**What is needed:** The required result is each line of the entries below containing the string "search".
Segment Start: Records
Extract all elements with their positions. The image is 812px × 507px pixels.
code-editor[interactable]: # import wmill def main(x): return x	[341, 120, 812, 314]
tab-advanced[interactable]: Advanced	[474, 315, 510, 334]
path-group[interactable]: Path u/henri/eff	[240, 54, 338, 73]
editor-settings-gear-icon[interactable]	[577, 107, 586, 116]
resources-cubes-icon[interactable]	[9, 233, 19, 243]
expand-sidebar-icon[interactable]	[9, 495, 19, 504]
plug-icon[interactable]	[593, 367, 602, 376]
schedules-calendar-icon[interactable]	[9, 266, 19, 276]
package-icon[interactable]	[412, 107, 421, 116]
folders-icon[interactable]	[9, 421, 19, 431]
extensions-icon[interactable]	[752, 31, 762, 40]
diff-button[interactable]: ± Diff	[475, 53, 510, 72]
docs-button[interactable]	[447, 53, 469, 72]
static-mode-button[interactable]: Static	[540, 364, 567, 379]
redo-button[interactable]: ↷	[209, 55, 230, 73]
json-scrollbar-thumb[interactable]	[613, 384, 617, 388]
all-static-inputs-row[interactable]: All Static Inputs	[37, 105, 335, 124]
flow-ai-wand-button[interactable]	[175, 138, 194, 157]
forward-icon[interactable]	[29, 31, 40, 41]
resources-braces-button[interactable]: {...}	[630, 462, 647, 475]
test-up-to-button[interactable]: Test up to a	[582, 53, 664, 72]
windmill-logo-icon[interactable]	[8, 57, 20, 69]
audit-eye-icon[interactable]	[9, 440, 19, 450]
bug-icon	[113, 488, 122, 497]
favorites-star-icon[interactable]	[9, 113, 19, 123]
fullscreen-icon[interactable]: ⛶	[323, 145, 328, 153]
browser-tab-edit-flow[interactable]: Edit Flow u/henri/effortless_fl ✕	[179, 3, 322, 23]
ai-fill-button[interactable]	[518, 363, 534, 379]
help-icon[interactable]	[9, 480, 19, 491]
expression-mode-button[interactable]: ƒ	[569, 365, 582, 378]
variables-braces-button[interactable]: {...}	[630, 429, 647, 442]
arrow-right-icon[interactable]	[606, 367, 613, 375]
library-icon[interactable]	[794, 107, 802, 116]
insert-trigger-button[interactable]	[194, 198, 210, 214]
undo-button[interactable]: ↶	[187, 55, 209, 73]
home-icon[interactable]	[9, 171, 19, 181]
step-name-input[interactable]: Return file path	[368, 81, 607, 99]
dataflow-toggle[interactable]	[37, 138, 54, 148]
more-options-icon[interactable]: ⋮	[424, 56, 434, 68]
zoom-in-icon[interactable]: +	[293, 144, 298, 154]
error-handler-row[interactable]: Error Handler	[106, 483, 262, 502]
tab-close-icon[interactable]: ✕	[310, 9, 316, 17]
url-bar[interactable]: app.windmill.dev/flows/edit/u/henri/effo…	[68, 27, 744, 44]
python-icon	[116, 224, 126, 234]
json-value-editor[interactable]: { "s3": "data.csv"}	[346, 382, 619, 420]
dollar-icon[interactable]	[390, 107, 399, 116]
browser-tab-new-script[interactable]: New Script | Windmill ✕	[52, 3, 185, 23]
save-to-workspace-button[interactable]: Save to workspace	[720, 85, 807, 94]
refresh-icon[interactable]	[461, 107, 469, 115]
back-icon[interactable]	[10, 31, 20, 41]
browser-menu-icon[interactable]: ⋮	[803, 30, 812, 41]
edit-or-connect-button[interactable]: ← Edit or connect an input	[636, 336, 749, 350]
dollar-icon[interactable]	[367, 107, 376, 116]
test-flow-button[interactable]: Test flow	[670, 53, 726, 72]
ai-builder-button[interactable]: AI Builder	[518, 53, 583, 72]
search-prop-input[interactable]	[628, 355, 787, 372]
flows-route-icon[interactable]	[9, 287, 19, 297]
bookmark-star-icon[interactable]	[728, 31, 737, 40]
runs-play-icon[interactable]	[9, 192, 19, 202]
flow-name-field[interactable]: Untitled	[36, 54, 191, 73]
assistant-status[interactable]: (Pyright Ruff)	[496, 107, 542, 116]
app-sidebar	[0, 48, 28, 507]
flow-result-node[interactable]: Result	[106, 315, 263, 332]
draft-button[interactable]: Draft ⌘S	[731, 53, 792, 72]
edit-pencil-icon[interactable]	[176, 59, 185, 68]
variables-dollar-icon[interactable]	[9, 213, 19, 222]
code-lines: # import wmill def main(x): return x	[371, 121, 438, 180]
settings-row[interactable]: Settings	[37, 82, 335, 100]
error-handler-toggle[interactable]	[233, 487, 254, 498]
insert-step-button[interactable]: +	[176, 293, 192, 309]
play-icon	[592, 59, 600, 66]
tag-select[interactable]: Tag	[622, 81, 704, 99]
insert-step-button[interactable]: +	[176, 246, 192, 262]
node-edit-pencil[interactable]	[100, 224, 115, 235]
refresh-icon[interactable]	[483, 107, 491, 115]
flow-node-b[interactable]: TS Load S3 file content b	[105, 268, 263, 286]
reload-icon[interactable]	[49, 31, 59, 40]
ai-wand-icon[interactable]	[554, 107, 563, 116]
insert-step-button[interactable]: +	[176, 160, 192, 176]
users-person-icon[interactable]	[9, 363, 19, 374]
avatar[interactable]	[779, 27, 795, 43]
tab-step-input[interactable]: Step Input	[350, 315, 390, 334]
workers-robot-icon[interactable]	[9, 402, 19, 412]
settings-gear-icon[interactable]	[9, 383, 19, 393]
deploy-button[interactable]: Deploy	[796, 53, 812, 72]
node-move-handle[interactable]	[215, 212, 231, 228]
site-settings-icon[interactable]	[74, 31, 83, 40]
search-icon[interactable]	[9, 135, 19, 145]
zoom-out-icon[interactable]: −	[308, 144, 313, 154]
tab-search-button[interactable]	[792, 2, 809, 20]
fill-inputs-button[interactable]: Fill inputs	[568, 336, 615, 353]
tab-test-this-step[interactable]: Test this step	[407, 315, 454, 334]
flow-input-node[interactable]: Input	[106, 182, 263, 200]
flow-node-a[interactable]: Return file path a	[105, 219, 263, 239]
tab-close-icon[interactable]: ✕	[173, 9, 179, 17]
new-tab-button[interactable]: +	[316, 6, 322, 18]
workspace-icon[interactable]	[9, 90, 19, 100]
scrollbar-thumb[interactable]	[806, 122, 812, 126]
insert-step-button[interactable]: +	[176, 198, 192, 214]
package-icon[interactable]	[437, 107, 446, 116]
Segment End: Records
**Your response:**
search-prop-input[interactable]	[628, 355, 787, 372]
search-icon[interactable]	[9, 135, 19, 145]
tab-search-button[interactable]	[792, 2, 809, 20]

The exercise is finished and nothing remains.